■ **Input for this task**:
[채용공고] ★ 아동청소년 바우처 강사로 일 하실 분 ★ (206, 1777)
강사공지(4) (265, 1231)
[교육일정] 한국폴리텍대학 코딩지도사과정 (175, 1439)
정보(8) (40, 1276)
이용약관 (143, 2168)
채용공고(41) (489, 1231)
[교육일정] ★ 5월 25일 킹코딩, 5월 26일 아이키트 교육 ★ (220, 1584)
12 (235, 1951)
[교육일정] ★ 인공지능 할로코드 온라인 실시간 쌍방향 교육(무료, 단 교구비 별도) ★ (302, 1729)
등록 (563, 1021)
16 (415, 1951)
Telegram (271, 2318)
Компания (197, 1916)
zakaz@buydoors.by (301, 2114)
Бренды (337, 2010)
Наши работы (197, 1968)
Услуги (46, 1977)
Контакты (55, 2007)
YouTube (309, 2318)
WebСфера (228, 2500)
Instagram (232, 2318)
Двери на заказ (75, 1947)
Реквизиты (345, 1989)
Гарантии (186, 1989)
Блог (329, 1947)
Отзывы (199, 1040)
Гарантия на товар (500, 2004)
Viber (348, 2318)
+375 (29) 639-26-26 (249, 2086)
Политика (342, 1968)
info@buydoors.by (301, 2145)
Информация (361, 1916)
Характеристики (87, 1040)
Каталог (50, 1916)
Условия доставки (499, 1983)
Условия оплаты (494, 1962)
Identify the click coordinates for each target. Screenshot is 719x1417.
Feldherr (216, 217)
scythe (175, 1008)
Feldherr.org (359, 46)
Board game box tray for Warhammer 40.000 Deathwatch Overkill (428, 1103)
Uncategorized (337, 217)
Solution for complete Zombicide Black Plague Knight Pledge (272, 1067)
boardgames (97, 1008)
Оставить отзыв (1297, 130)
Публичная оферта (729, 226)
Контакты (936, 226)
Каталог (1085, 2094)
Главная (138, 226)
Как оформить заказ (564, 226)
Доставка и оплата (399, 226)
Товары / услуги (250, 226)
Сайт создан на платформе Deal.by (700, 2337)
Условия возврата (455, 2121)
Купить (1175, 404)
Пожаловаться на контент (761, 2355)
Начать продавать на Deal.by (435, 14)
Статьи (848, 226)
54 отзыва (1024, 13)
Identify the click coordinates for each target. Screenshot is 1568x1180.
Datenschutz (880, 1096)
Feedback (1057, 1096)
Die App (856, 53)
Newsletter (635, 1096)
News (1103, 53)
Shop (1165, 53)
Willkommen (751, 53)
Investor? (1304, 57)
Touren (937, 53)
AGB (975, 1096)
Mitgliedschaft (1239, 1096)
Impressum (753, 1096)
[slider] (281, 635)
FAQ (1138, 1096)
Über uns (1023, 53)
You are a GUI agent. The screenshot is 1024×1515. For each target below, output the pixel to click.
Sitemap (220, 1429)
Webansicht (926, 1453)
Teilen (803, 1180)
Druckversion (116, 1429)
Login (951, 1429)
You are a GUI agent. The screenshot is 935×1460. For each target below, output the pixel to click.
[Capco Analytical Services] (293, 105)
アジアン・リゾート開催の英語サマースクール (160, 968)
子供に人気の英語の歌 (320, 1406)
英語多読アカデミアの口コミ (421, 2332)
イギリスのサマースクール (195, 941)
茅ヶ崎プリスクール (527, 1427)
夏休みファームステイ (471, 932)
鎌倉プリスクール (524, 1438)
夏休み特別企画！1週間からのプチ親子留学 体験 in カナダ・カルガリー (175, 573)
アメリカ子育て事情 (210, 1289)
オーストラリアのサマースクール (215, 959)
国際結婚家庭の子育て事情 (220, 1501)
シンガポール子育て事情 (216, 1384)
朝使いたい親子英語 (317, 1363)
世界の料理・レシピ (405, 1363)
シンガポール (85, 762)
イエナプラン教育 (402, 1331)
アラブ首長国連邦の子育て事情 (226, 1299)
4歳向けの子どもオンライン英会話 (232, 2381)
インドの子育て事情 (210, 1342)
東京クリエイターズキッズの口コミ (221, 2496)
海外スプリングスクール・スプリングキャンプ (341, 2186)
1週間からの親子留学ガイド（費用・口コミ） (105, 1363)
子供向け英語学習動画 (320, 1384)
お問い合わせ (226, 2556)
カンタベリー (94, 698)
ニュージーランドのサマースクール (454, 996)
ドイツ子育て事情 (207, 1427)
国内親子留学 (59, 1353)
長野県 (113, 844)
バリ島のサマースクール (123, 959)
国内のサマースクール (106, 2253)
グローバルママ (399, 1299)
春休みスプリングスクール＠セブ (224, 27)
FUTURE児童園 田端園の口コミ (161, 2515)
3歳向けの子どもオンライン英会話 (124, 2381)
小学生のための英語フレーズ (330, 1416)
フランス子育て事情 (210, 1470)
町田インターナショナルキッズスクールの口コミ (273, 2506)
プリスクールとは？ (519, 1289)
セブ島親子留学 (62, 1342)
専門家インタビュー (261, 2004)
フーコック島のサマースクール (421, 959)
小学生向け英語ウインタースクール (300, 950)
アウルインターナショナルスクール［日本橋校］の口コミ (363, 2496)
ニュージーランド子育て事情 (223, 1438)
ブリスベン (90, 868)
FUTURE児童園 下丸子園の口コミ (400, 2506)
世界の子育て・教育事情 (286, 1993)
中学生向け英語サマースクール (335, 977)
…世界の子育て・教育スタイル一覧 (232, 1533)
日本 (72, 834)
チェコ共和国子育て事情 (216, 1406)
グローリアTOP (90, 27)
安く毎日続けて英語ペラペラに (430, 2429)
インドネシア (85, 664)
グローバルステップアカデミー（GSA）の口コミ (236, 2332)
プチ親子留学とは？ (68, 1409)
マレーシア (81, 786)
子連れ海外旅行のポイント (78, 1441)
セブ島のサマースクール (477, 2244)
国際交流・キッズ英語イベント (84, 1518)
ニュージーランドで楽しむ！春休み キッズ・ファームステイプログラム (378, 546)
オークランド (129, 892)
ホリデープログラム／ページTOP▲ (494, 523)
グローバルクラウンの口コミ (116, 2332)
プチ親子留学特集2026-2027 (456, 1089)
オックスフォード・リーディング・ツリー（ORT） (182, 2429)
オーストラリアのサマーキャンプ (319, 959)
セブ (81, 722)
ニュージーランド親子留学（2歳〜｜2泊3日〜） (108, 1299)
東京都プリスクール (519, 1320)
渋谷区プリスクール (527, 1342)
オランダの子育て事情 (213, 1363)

■ **Activity**: Retype every record above exactly as it stands.

■ **Written answer**:
[채용공고] ★ 아동청소년 바우처 강사로 일 하실 분 ★ (206, 1777)
강사공지(4) (265, 1231)
[교육일정] 한국폴리텍대학 코딩지도사과정 (175, 1439)
정보(8) (40, 1276)
이용약관 (143, 2168)
채용공고(41) (489, 1231)
[교육일정] ★ 5월 25일 킹코딩, 5월 26일 아이키트 교육 ★ (220, 1584)
12 (235, 1951)
[교육일정] ★ 인공지능 할로코드 온라인 실시간 쌍방향 교육(무료, 단 교구비 별도) ★ (302, 1729)
등록 (563, 1021)
16 (415, 1951)
Telegram (271, 2318)
Компания (197, 1916)
zakaz@buydoors.by (301, 2114)
Бренды (337, 2010)
Наши работы (197, 1968)
Услуги (46, 1977)
Контакты (55, 2007)
YouTube (309, 2318)
WebСфера (228, 2500)
Instagram (232, 2318)
Двери на заказ (75, 1947)
Реквизиты (345, 1989)
Гарантии (186, 1989)
Блог (329, 1947)
Отзывы (199, 1040)
Гарантия на товар (500, 2004)
Viber (348, 2318)
+375 (29) 639-26-26 (249, 2086)
Политика (342, 1968)
info@buydoors.by (301, 2145)
Информация (361, 1916)
Характеристики (87, 1040)
Каталог (50, 1916)
Условия доставки (499, 1983)
Условия оплаты (494, 1962)
Identify the click coordinates for each target. Screenshot is 719x1417.
Feldherr (216, 217)
scythe (175, 1008)
Feldherr.org (359, 46)
Board game box tray for Warhammer 40.000 Deathwatch Overkill (428, 1103)
Uncategorized (337, 217)
Solution for complete Zombicide Black Plague Knight Pledge (272, 1067)
boardgames (97, 1008)
Оставить отзыв (1297, 130)
Публичная оферта (729, 226)
Контакты (936, 226)
Каталог (1085, 2094)
Главная (138, 226)
Как оформить заказ (564, 226)
Доставка и оплата (399, 226)
Товары / услуги (250, 226)
Сайт создан на платформе Deal.by (700, 2337)
Условия возврата (455, 2121)
Купить (1175, 404)
Пожаловаться на контент (761, 2355)
Начать продавать на Deal.by (435, 14)
Статьи (848, 226)
54 отзыва (1024, 13)
Identify the click coordinates for each target. Screenshot is 1568x1180.
Datenschutz (880, 1096)
Feedback (1057, 1096)
Die App (856, 53)
Newsletter (635, 1096)
News (1103, 53)
Shop (1165, 53)
Willkommen (751, 53)
Investor? (1304, 57)
Touren (937, 53)
AGB (975, 1096)
Mitgliedschaft (1239, 1096)
Impressum (753, 1096)
[slider] (281, 635)
FAQ (1138, 1096)
Über uns (1023, 53)
You are a GUI agent. The screenshot is 1024×1515. For each target below, output the pixel to click.
Sitemap (220, 1429)
Webansicht (926, 1453)
Teilen (803, 1180)
Druckversion (116, 1429)
Login (951, 1429)
You are a GUI agent. The screenshot is 935×1460. For each target below, output the pixel to click.
[Capco Analytical Services] (293, 105)
アジアン・リゾート開催の英語サマースクール (160, 968)
子供に人気の英語の歌 (320, 1406)
英語多読アカデミアの口コミ (421, 2332)
イギリスのサマースクール (195, 941)
茅ヶ崎プリスクール (527, 1427)
夏休みファームステイ (471, 932)
鎌倉プリスクール (524, 1438)
夏休み特別企画！1週間からのプチ親子留学 体験 in カナダ・カルガリー (175, 573)
アメリカ子育て事情 (210, 1289)
オーストラリアのサマースクール (215, 959)
国際結婚家庭の子育て事情 (220, 1501)
シンガポール子育て事情 (216, 1384)
朝使いたい親子英語 (317, 1363)
世界の料理・レシピ (405, 1363)
シンガポール (85, 762)
イエナプラン教育 (402, 1331)
アラブ首長国連邦の子育て事情 (226, 1299)
4歳向けの子どもオンライン英会話 (232, 2381)
インドの子育て事情 (210, 1342)
東京クリエイターズキッズの口コミ (221, 2496)
海外スプリングスクール・スプリングキャンプ (341, 2186)
1週間からの親子留学ガイド（費用・口コミ） (105, 1363)
子供向け英語学習動画 (320, 1384)
お問い合わせ (226, 2556)
カンタベリー (94, 698)
ニュージーランドのサマースクール (454, 996)
ドイツ子育て事情 (207, 1427)
国内親子留学 (59, 1353)
長野県 (113, 844)
バリ島のサマースクール (123, 959)
国内のサマースクール (106, 2253)
グローバルママ (399, 1299)
春休みスプリングスクール＠セブ (224, 27)
FUTURE児童園 田端園の口コミ (161, 2515)
3歳向けの子どもオンライン英会話 (124, 2381)
小学生のための英語フレーズ (330, 1416)
フランス子育て事情 (210, 1470)
町田インターナショナルキッズスクールの口コミ (273, 2506)
プリスクールとは？ (519, 1289)
セブ島親子留学 (62, 1342)
専門家インタビュー (261, 2004)
フーコック島のサマースクール (421, 959)
小学生向け英語ウインタースクール (300, 950)
アウルインターナショナルスクール［日本橋校］の口コミ (363, 2496)
ニュージーランド子育て事情 (223, 1438)
ブリスベン (90, 868)
FUTURE児童園 下丸子園の口コミ (400, 2506)
世界の子育て・教育事情 (286, 1993)
中学生向け英語サマースクール (335, 977)
…世界の子育て・教育スタイル一覧 (232, 1533)
日本 (72, 834)
チェコ共和国子育て事情 (216, 1406)
グローリアTOP (90, 27)
安く毎日続けて英語ペラペラに (430, 2429)
インドネシア (85, 664)
グローバルステップアカデミー（GSA）の口コミ (236, 2332)
プチ親子留学とは？ (68, 1409)
マレーシア (81, 786)
子連れ海外旅行のポイント (78, 1441)
セブ島のサマースクール (477, 2244)
国際交流・キッズ英語イベント (84, 1518)
ニュージーランドで楽しむ！春休み キッズ・ファームステイプログラム (378, 546)
オークランド (129, 892)
ホリデープログラム／ページTOP▲ (494, 523)
グローバルクラウンの口コミ (116, 2332)
プチ親子留学特集2026-2027 (456, 1089)
オックスフォード・リーディング・ツリー（ORT） (182, 2429)
オーストラリアのサマーキャンプ (319, 959)
セブ (81, 722)
ニュージーランド親子留学（2歳〜｜2泊3日〜） (108, 1299)
東京都プリスクール (519, 1320)
渋谷区プリスクール (527, 1342)
オランダの子育て事情 (213, 1363)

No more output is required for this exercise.